All records below must be written out exactly, with the pictures excluded.
*** Opening of Input for this task ***
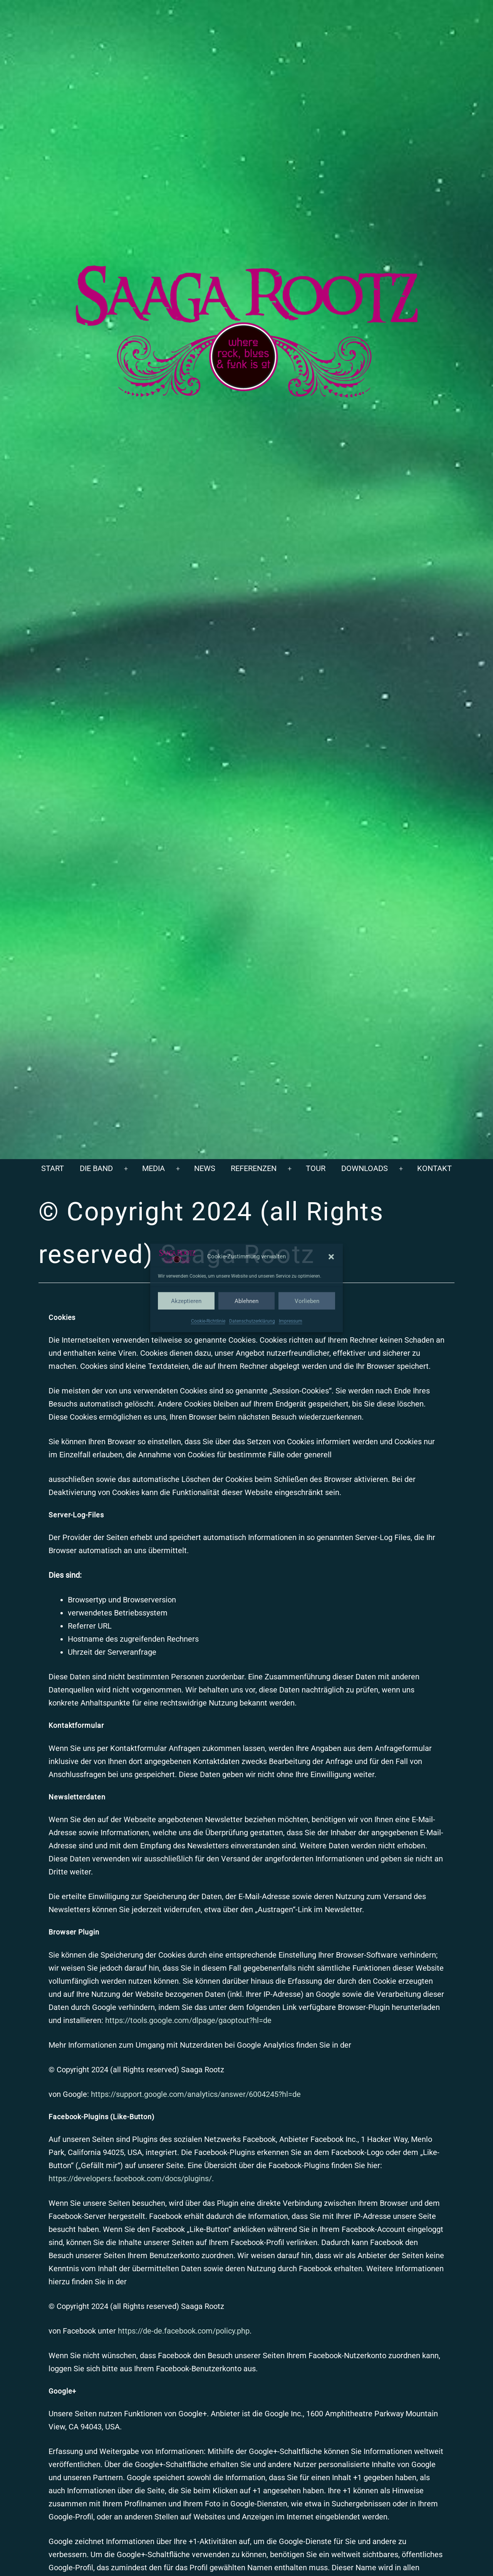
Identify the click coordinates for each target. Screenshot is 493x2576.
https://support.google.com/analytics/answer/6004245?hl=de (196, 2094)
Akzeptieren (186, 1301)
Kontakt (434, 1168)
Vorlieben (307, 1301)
*** Close of Input for this task ***
» Exercise response
Identify the click coordinates for each target. Screenshot is 493x2576.
https://support.google.com/analytics/answer/6004245?hl=de (196, 2094)
Akzeptieren (186, 1301)
Kontakt (434, 1168)
Vorlieben (307, 1301)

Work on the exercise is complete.